書評王の島

トヨザキ社長こと豊崎由美さんが講師をつとめる書評講座で、書評王に選ばれた原稿を紹介するブログです。

『インヴェンション・オブ・サウンド』チャック・パラニューク著 池田真紀子訳

 物語を支配しているのは静寂だ。だが、それは呻吟を歯を喰いしばって封じ、慟哭の涙さえ涸れた果てにもたらされている。
 『インヴェンション・オブ・サウンド』は、今やカルト的人気を誇る、ブラッド・ピット主演、デヴィッド・フィンチャー監督の映画『ファイト・クラブ』(1999年)の原作者チャック・パラニュークの、実に18年ぶりの邦訳となる新刊である。
 本作の主たる登場人物はふたり。彼らの不穏な気配に満ちた日々が交互に語られる。ひとりは本物としか思えない真に迫った悲鳴を供給することで、ハリウッドにおける確固たる地位を築く音響効果技師(フォーリー・アーティスト)のミッツィ・アイヴズ。
 CGのおかげで〈映画の質は年々向上〉しているが、それに比して音響の世界では〈雷鳴は薄い鉄板〉、コウモリの羽ばたきは〈開閉を繰り返す雨傘〉で、〈制作現場はいまだ中世に取り残されている〉のだという。
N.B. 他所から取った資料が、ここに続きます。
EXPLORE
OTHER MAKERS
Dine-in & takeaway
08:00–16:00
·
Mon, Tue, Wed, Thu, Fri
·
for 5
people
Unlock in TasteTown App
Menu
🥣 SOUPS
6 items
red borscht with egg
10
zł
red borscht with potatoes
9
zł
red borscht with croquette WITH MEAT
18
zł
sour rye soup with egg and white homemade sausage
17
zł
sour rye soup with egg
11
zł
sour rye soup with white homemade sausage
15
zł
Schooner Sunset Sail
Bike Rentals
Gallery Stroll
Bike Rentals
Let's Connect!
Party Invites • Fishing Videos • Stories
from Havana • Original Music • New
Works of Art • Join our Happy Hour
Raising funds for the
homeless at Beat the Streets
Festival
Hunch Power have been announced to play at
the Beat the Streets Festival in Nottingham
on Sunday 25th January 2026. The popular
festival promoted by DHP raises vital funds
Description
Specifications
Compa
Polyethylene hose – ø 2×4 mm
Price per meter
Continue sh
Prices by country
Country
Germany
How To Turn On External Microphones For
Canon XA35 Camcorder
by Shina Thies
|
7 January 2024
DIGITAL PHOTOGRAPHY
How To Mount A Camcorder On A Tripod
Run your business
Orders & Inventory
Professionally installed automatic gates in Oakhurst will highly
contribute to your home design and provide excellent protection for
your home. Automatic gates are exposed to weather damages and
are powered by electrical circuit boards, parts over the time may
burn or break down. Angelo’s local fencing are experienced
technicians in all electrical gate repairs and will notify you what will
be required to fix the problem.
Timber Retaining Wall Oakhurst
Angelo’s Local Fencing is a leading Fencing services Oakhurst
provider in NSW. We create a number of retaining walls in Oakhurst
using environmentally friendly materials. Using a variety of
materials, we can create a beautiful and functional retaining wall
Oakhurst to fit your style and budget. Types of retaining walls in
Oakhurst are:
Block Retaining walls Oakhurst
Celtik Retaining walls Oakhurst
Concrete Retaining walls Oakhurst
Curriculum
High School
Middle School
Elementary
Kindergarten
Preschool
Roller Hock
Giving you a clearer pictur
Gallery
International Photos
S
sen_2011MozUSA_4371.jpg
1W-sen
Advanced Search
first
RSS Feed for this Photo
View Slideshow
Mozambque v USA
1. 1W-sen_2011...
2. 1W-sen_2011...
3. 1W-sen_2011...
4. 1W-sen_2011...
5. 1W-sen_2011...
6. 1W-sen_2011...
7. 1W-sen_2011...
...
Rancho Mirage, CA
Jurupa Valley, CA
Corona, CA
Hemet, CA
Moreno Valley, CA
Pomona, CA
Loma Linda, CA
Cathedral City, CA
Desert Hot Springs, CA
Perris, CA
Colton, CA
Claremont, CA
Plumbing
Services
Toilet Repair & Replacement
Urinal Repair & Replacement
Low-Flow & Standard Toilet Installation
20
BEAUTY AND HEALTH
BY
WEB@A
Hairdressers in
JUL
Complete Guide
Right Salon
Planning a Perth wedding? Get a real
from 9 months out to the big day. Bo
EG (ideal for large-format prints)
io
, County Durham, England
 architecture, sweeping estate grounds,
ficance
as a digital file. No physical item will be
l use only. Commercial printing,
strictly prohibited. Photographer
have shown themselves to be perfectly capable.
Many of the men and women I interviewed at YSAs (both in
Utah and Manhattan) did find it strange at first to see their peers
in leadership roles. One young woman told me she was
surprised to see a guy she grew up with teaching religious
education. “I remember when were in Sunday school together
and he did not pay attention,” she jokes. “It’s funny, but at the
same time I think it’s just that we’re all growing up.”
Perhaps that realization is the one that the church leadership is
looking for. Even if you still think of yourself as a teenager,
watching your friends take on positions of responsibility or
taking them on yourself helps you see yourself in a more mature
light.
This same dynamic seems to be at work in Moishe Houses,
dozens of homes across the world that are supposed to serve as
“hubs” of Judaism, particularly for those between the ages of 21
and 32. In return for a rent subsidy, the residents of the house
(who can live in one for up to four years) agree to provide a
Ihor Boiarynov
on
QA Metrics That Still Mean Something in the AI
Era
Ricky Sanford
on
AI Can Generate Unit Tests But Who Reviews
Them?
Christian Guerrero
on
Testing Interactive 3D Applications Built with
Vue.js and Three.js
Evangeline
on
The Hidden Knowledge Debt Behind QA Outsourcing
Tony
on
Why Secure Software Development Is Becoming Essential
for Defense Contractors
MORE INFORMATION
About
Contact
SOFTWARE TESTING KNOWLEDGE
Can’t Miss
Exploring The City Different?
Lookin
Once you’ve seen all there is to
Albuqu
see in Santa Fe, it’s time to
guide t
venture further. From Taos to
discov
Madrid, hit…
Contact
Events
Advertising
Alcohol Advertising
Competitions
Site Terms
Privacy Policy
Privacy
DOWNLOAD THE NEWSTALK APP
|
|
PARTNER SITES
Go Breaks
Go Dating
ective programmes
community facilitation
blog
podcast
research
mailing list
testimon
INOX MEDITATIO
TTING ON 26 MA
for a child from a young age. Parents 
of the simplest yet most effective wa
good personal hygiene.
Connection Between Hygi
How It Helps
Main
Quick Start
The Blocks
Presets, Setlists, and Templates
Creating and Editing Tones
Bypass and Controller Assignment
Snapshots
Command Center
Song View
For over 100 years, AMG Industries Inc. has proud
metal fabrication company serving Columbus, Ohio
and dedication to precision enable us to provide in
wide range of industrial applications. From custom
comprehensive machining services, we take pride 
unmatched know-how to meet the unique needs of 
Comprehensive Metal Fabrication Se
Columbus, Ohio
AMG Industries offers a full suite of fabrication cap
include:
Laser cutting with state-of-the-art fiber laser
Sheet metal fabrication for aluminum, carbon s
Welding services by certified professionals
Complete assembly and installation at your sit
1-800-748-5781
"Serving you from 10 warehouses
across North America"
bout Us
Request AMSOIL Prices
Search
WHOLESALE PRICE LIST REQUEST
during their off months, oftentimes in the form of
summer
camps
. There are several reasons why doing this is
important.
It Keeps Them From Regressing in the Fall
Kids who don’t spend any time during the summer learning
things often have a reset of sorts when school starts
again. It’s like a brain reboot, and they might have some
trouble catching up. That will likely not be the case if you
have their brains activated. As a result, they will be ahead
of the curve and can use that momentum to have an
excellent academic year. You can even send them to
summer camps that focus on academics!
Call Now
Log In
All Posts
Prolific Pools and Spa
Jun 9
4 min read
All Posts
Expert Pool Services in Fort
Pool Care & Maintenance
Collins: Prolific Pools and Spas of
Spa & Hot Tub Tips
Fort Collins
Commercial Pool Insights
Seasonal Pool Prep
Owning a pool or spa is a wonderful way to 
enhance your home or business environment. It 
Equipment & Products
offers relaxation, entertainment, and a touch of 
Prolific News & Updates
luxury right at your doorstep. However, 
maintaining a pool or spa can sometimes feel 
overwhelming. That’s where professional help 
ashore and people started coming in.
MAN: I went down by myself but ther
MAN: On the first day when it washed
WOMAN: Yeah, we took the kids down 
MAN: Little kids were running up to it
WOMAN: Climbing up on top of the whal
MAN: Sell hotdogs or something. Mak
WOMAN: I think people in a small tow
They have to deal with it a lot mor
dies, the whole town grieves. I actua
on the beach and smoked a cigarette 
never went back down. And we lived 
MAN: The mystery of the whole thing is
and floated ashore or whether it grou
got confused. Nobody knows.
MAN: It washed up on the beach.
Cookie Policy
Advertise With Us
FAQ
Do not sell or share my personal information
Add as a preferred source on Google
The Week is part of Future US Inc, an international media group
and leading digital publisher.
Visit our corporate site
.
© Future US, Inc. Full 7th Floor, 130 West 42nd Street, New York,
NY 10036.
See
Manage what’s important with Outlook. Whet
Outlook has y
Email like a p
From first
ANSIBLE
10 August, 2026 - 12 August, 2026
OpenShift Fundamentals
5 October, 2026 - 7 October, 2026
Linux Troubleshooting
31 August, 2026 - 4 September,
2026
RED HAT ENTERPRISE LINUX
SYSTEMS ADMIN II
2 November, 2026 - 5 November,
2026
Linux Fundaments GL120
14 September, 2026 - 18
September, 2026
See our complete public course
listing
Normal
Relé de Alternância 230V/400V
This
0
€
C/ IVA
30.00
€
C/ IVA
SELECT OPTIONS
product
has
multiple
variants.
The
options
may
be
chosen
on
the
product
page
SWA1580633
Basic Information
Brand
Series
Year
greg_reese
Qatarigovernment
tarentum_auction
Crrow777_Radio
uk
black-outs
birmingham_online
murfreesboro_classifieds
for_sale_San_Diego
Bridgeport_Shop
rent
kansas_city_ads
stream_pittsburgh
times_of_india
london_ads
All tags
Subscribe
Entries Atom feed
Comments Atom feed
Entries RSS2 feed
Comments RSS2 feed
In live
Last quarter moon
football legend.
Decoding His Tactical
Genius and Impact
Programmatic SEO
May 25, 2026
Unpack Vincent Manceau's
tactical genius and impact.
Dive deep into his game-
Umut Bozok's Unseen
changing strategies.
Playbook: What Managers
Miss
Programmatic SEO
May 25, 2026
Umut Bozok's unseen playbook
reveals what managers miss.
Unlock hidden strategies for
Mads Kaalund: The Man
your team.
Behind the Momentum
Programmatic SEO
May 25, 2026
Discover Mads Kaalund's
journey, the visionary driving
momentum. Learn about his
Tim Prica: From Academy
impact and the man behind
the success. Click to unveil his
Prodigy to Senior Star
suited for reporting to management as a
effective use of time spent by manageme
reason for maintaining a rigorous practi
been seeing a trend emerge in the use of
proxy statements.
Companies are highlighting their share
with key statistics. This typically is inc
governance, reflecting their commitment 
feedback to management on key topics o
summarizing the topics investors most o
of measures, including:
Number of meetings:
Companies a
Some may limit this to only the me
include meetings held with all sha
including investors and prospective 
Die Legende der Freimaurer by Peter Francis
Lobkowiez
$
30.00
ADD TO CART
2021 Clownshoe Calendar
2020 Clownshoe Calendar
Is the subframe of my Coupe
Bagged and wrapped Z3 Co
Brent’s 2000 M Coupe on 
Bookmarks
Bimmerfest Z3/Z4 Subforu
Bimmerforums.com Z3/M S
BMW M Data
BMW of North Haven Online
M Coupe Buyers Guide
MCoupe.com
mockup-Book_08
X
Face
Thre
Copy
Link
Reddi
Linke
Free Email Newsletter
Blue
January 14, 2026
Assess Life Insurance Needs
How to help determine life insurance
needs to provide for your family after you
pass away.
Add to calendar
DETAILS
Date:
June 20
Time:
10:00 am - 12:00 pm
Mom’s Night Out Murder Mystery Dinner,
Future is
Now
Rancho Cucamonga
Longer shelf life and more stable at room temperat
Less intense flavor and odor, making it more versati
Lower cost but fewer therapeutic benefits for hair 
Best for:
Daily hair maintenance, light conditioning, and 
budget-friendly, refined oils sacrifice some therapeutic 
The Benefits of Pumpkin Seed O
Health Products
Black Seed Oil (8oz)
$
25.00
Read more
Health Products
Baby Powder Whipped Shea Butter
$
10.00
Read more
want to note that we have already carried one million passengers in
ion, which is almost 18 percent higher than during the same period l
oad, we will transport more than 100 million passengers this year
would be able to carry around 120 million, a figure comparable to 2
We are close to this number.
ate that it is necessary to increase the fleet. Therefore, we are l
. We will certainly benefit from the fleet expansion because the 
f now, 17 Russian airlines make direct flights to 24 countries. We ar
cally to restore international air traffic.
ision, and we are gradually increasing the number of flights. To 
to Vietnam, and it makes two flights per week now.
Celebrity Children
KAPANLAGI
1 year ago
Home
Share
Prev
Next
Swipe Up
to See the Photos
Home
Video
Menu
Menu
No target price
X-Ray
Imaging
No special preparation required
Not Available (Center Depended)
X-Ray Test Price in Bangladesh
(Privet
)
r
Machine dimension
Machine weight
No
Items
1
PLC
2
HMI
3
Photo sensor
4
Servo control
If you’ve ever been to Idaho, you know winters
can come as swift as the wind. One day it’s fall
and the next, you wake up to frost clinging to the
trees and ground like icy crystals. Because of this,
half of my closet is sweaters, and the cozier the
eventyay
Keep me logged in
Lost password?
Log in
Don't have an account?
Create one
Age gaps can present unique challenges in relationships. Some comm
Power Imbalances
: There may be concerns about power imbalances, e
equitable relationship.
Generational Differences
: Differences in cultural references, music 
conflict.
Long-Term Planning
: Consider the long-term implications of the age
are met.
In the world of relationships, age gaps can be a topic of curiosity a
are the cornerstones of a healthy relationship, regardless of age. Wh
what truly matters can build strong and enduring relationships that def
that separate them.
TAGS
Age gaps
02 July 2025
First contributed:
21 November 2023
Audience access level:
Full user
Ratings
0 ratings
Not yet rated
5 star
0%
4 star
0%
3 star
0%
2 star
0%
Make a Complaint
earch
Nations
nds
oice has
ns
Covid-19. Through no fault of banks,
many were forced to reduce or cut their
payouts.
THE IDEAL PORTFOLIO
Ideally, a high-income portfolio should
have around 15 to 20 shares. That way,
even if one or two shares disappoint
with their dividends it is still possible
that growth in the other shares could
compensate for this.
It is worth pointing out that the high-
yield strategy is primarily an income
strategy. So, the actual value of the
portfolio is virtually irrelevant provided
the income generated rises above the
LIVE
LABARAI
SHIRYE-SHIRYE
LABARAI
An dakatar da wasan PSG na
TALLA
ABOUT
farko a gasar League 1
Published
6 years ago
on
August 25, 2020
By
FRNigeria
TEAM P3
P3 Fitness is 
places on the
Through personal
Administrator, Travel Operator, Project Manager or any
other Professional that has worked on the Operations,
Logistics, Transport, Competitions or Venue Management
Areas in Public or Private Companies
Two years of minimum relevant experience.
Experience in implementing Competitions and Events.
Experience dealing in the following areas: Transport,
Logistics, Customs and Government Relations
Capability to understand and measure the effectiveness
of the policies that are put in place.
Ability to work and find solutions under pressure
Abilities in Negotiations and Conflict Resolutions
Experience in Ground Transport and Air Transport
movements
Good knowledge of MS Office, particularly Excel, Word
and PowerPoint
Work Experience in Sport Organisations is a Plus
そうした中、まるでオーダーメイドのように場面にピタリと合い、強く感情を揺さぶる音を産みだすミッツィの音源のコレクションは、数多のプロデューサー垂涎の的だ。
 しかし、若き成功者であるはずの彼女は、常に朦朧として記憶も定まらず、アルコールと鎮静剤とセックスを救命具に、かろうじて現実世界を漂っている。
 もうひとりは、17年前行方不明になった最愛の娘を捜して、日夜児童性愛者のダークウェブのサーフィンを続けるゲイツ・フォスター。あの日なぜ、7歳だった娘を見失ってしまったのか。激しい自責の念は憤怒に形を変え、娘を手にかけたかもしれない犯罪者どもを叩き潰すことが目的にすり替わり、いかがわしいサイトで見かけたと断じた相手に対して、見境なく攻撃を仕掛ける。仕事も家族も友人も、もはや現実世界で失くすことを恐れるものなど、彼には何もないのだ。
 一見、何の共通点も見当たらないふたりだが、実は、〝記憶″を軸に反転した相似形を為している。
 同じく音響効果の技師で、音によって世界を再構築することができると信じていた父への思慕を断ち切り、自身の記憶を忘却の彼方に追いやろうともがくミッツィ。娘と過ごした7年間の記憶にその身を沈め、些細なエピソードまでも執拗に語り再生することで、苦しみに満ちた現実を遠ざけようとするフォスター。
 ふたつの相似を為す世界が少しずつ近づき、ついにその悲嘆が、その憤怒がひとつの奔流となったとき、静寂を破り世界が絶叫をあげる。
 真実はどれか。味方は誰か。伏線が張り巡らされた緻密なプロット。油断してはならない。一つのセリフも読み飛ばせない。
 『ファイト・クラブ』を復刊させたくて早川書房に入社し、〈パラニュークの伝道のために生きている〉という編集者が手掛けた本作は、パラニューク再起動を鮮烈に記念する圧倒的傑作である。

2023年3月書評王:関根弥生

本当に久しぶりの、そして1200字では初めての書評王。とても嬉しいです。先月の課題『破果』書評を3000字に書き直すという、トヨザキ社長からの宿題もあり、約1か月間どっぷり書評漬けの日々は、苦しくもあり(8割)楽しくもあり(2割)。番外編はご笑納いただければ幸いです。

 

ここから番外編↓↓

※当記事執筆者である関根さんが、前回課題本の書評をブラッシュアップして再提出、見事に高評価を獲得されました。祝書評王ということで同時掲載いたします(編集)

『破果』ク・ビョンモ著 小山内園子訳

司会:みなさん、こんにちは。この度は「【女性限定】おひとりさま終活セミナー」にご参加いただき、誠にありがとうございます。本セミナーは、小説等をテキストに、誇り高く美しい逝き方を説いて、カリスマ的人気を博していらっしゃる、エンディングプラン・コンサルタントの仕舞(しまい)結(ゆう)先生を講師にお迎えしております。超高齢化社会を迎えた今、自らのエンディングをデザインするのに、何歳からでも早すぎるということはございません。では、実り多き時間となりますよう、仕舞先生よろしくお願いします。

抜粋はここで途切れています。